Unbeknownst to most students Warren College’s Atkinson Hall has, for over a year, been housing a 360-degree virtual reality room — the StarCAVE. And yes, it’s as technologically advanced as it sounds.
Consisting of a pentagon-shaped room outfitted with 15 wall-mounted projection screens, StarCAVE is a virtual reality simulator that renders 3D objects and environments in a realistic, almost tangible manner. The technology has a number of practical applications, including the visualization of protein chains for biological research and the projection of architectural structures which viewers are able to interact with as if in real life.
The image quality of projections in a five-walled room is greater than was possible in cubic-shaped virtual reality rooms.
“As with your laptop, if you look at the screen at an angle, it makes the picture more difficult to see,” said Jurgen Schulze, a project scientist at Cal-(IT)2 and main contributor to the StarCAVE. “It eventually goes dark. The cubic rooms had all 90-degree angles, but the pentagonal shape increases the angles, and that’s the key to decreasing the differences between the different projection screens. The closer the CAVE is to being a perfectly spherical shape, the easier it is to view the images.”
The 3D eyewear used in visualization has also been improved upon from previous generations of the 3D simulator. Instead of requiring heavy, battery-operated “shutter” glasses, the newest incarnation of the simulator employs lightweight, polarized glasses similar to everyday eyewear. Styles range from big and bug-eyed to wrap-around, each easy and comfortable to wear.

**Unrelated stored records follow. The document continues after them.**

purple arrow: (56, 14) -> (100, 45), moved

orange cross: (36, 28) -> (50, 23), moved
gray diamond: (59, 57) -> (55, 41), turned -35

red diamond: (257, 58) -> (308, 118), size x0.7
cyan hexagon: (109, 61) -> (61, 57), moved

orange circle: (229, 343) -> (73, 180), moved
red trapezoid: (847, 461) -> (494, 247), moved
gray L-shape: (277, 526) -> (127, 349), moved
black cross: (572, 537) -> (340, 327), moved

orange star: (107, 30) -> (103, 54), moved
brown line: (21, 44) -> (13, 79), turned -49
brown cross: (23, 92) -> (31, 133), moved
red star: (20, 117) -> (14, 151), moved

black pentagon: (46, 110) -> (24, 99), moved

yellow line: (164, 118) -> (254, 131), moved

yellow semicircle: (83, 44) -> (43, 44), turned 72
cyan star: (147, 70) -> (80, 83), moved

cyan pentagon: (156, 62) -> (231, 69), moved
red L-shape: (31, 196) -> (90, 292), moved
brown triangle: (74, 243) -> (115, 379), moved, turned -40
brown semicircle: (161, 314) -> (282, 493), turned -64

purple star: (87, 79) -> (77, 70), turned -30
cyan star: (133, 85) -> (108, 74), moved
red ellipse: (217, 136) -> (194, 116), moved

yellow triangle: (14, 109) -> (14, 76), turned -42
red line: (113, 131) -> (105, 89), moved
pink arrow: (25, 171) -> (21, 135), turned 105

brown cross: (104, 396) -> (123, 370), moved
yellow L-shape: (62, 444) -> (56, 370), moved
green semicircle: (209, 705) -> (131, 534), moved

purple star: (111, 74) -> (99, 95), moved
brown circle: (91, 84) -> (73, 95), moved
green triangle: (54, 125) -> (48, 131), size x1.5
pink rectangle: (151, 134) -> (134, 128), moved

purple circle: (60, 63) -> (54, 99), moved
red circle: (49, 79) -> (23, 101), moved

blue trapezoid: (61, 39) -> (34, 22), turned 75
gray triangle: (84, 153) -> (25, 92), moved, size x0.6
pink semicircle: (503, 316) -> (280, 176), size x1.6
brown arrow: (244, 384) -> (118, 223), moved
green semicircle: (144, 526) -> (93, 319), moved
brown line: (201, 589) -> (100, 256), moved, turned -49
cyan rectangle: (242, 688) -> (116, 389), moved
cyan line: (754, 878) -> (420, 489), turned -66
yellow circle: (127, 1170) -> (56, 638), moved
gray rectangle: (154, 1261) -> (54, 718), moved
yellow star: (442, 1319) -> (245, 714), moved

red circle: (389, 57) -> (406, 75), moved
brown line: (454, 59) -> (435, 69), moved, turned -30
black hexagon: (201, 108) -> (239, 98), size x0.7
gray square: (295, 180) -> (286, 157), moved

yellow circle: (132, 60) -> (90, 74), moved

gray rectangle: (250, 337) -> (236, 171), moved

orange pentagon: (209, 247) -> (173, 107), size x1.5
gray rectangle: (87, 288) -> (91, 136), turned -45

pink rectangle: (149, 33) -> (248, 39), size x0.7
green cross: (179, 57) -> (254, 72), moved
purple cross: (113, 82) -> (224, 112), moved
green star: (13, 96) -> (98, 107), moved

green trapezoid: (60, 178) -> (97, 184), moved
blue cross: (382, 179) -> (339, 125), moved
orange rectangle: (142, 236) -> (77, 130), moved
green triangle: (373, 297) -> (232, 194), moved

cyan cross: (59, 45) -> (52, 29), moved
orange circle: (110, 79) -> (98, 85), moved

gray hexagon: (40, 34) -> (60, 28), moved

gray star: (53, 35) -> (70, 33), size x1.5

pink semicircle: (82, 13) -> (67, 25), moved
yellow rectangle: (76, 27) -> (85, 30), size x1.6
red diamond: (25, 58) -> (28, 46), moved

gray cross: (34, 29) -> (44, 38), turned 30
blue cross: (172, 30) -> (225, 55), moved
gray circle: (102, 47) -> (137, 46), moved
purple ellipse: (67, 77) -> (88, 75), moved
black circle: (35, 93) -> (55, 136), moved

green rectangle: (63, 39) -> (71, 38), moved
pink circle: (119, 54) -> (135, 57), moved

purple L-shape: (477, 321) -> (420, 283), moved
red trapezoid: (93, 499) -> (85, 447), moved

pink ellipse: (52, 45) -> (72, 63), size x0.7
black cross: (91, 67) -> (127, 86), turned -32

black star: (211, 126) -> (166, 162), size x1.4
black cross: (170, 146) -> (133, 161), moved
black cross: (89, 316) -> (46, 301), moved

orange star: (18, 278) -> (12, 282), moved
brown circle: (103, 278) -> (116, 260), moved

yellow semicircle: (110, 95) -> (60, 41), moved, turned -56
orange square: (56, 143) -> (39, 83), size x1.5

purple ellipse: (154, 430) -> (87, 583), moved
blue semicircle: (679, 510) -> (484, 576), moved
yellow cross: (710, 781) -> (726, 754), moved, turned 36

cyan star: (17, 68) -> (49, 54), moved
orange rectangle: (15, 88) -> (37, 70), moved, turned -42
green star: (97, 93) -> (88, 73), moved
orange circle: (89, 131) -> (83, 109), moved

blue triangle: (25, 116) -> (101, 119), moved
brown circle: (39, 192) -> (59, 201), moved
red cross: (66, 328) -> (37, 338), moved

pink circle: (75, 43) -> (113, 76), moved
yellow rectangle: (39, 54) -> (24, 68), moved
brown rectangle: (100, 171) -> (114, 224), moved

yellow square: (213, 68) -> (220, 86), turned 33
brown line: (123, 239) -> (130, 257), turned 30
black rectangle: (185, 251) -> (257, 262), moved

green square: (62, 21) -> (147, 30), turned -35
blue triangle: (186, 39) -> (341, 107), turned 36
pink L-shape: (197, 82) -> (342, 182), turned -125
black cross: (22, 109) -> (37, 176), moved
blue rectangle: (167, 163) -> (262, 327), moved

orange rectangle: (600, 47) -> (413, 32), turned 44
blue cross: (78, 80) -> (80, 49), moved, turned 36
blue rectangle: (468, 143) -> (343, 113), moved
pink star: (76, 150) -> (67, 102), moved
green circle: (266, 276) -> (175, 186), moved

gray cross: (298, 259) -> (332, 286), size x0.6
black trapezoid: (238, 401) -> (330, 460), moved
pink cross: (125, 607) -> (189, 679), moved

While engaged in the simulation, viewers also wear a visor fitted with a tracking system on top, allowing the CAVE to monitor the locations of those engaged in the simulation at all times and to adjust the visualizations accordingly. When viewing a building, for example, the viewer is able to circle it freely and even experience the feeling of moving through it.
StarCAVE has proved particularly useful in the study of proteins. Inside the CAVE, scientists can maneuver proteins so as to view them from their preferred angle. Viewers can choose to not only rotate the proteins, but view them from either inside (where one can see individual chains) or outside (a colorful, lumpy sphere with divots where surface proteins are located).
In addition, each chain is color-coded, allowing scientists to discern between several distinct proteins.
The viewer controls his or her visualization experience with a joystick. When viewing images in 3D, the joystick projects a purple “wand,” which resembles a lightsaber out of “Star Wars” and is used to select and move images for research purposes, moving easily and rapidly around the screen in response to the direction of the viewer’.
The StarCAVE is being used for medical, biological, and archaeological visualizations.
“We can display CT and MRI scans, as well as confocal images, using biological statistics,” Schulze said.
The team has also worked with UCSD archaeology professor Tom Levy in order to visualize ancient excavation sites in Jordan, Schulze said.
CAVE (CaveAutomatic Virtual Environment) technology has been used for virtual reality simulations since 1991, when the first CAVE was constructed by a group led by Tom DeFanti, who is currently the director of visualization at Cal-(IT)2. StarCAVE, built by the UCSD division of Cal-(IT)2, represents the third-generation model of this technology.
The StarCAVE project took less than $1 million to complete.